BEGIN

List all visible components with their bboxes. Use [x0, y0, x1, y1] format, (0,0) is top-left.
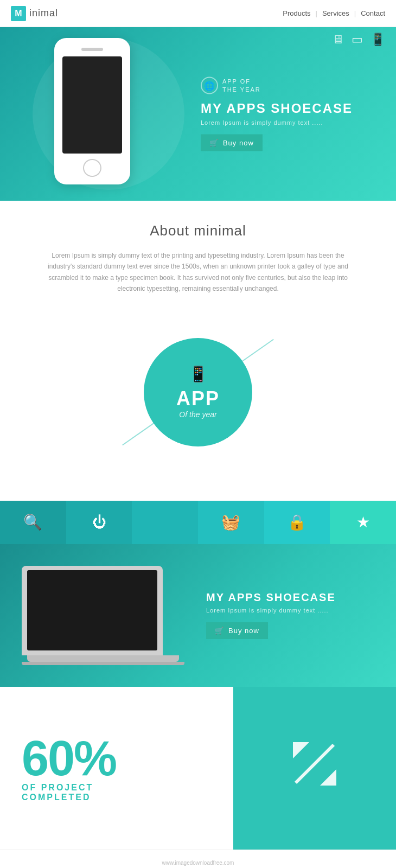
svg-line-2: [296, 745, 334, 783]
icon-bar-star[interactable]: ★: [330, 501, 396, 544]
stats-section: 60% OF PROJECT COMPLETED: [0, 687, 396, 850]
search-icon: 🔍: [23, 513, 42, 531]
hero2-subtitle: Lorem Ipsum is simply dummy text .....: [206, 607, 336, 614]
circle-app-title: APP: [176, 387, 220, 410]
nav-contact[interactable]: Contact: [361, 9, 385, 17]
power-icon: ⏻: [92, 514, 106, 531]
hero-buy-button[interactable]: 🛒 Buy now: [201, 135, 263, 151]
phone-icon: 📱: [371, 33, 385, 47]
phone-screen: [62, 56, 122, 154]
logo-icon: M: [11, 6, 26, 21]
tablet-icon: ▭: [352, 33, 363, 47]
app-circle: 📱 APP Of the year: [144, 338, 252, 446]
laptop-screen: [27, 570, 157, 650]
svg-marker-0: [293, 742, 309, 758]
nav-products[interactable]: Products: [283, 9, 310, 17]
circle-phone-icon: 📱: [189, 365, 208, 383]
hero2-content: MY APPS SHOECASE Lorem Ipsum is simply d…: [206, 591, 336, 639]
laptop-mockup: [22, 566, 184, 665]
device-icons: 🖥 ▭ 📱: [332, 33, 385, 47]
cart-icon: 🛒: [209, 139, 219, 147]
icon-bar-lock[interactable]: 🔒: [264, 501, 330, 544]
basket-icon: 🧺: [221, 513, 240, 531]
hero2-section: MY APPS SHOECASE Lorem Ipsum is simply d…: [0, 544, 396, 687]
svg-marker-1: [320, 769, 336, 786]
hero-content: 🌐 APP OFTHE YEAR MY APPS SHOECASE Lorem …: [201, 77, 353, 151]
stats-right: [233, 687, 396, 850]
globe-icon: 🌐: [201, 77, 218, 94]
watermark: www.imagedownloadfree.com: [8, 858, 388, 868]
hero-badge: 🌐 APP OFTHE YEAR: [201, 77, 353, 94]
phone-speaker: [81, 48, 103, 51]
about-text: Lorem Ipsum is simply dummy text of the …: [41, 250, 355, 295]
laptop-foot: [22, 662, 184, 665]
icon-bar-power[interactable]: ⏻: [66, 501, 132, 544]
star-icon: ★: [356, 513, 370, 531]
phone-body: [54, 38, 130, 184]
stats-label2: COMPLETED: [22, 793, 212, 802]
laptop-base: [27, 655, 179, 662]
logo: M inimal: [11, 6, 58, 21]
hero2-buy-button[interactable]: 🛒 Buy now: [206, 622, 268, 639]
hero2-title: MY APPS SHOECASE: [206, 591, 336, 604]
hero2-cart-icon: 🛒: [215, 627, 224, 635]
icon-bar-apple[interactable]: [132, 501, 198, 544]
nav-services[interactable]: Services: [322, 9, 349, 17]
about-title: About minimal: [33, 222, 363, 239]
stats-label1: OF PROJECT: [22, 783, 212, 793]
hero-subtitle: Lorem Ipsum is simply dummy text .....: [201, 119, 353, 126]
hero-buy-label: Buy now: [223, 139, 254, 147]
lock-icon: 🔒: [288, 513, 306, 531]
icon-bar-basket[interactable]: 🧺: [198, 501, 264, 544]
phone-home-button: [83, 159, 101, 177]
resize-icon: [288, 737, 342, 800]
header: M inimal Products | Services | Contact: [0, 0, 396, 27]
stats-left: 60% OF PROJECT COMPLETED: [0, 687, 233, 850]
app-circle-container: 📱 APP Of the year: [33, 316, 363, 468]
nav: Products | Services | Contact: [283, 9, 385, 17]
laptop-body: [22, 566, 163, 655]
nav-sep-2: |: [354, 9, 356, 17]
hero-badge-text: APP OFTHE YEAR: [222, 77, 261, 94]
monitor-icon: 🖥: [332, 33, 344, 47]
hero2-buy-label: Buy now: [228, 627, 259, 635]
logo-text: inimal: [29, 8, 58, 19]
nav-sep-1: |: [316, 9, 317, 17]
hero-title: MY APPS SHOECASE: [201, 101, 353, 116]
footer: www.imagedownloadfree.com Copyright © 20…: [0, 850, 396, 868]
icon-bar-search[interactable]: 🔍: [0, 501, 66, 544]
icon-bar: 🔍 ⏻ 🧺 🔒 ★: [0, 501, 396, 544]
stats-percent: 60%: [22, 734, 212, 783]
circle-app-subtitle: Of the year: [179, 410, 216, 419]
hero-section: 🖥 ▭ 📱 🌐 APP OFTHE YEAR MY APPS SHOECASE …: [0, 27, 396, 201]
hero-phone-mockup: [54, 38, 141, 195]
about-section: About minimal Lorem Ipsum is simply dumm…: [0, 201, 396, 501]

END

• REQUIRED WORK
Where a line above holds the string "text", copy that line.

• OUTPUT
hero2-subtitle: Lorem Ipsum is simply dummy text .....: [206, 607, 336, 614]
about-text: Lorem Ipsum is simply dummy text of the …: [41, 250, 355, 295]
hero-subtitle: Lorem Ipsum is simply dummy text .....: [201, 119, 353, 126]
hero-badge-text: APP OFTHE YEAR: [222, 77, 261, 94]
logo-text: inimal: [29, 8, 58, 19]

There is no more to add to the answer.